Frammento del tema: «SI È ADDORMENTATA LA SIGNORA IN ASSUNZIONE TRIONFANTE E GLORIOSA ALL’ETERNITÀ». (Collana «Luce nella notte. Il mistero della Fede dato in sapienza amorosa» Opusc. nº 14)

 Nota.- Per scaricare il tema completo clicca qui.

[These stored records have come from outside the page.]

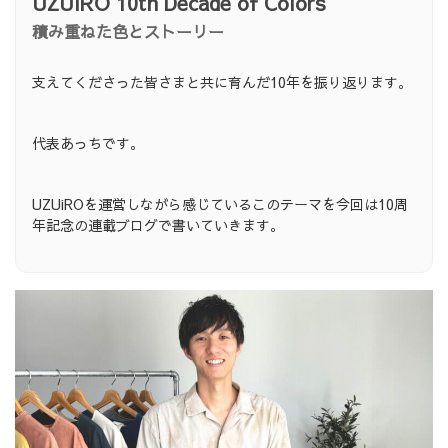
UZUiRO 10th Decade of Colors
積み重ねた色とストーリー
支えてくださった皆さまと共に育んだ10年を振り返ります。
代表あっちです。
UZUiROを運営しながら感じているこのテーマを今回は10周
年記念の連載ブログで書いていきます。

Frammento del video della Madre Trinidad «L’Assunzione di Maria», del 15 Agosto 1988 (premere il tasto PLAY):

A Betlemme, sul Calvario e nella sua gloriosa Assunzione in cielo, si manifesta la grandezza di Nostra Signora, che le viene per il mistero dell’Incarnazione nella pienezza del sacerdozio di Cristo. (25-10-74)
Mi sento sciogliere d’amore per la Vergine, nel chiamarla Nostra Signora dello Spirito Santo; poiché vedo che tutto ciò che in Lei si realizza, è per il Bacio amoroso, in sussurro segreto e silente, dello Spirito Santo in passo sacro di Sposo. (19-12-74)
Maria riceve Dio in silenzio, lo serba in silenzio e lo comunica in silenzio. (2-2-71)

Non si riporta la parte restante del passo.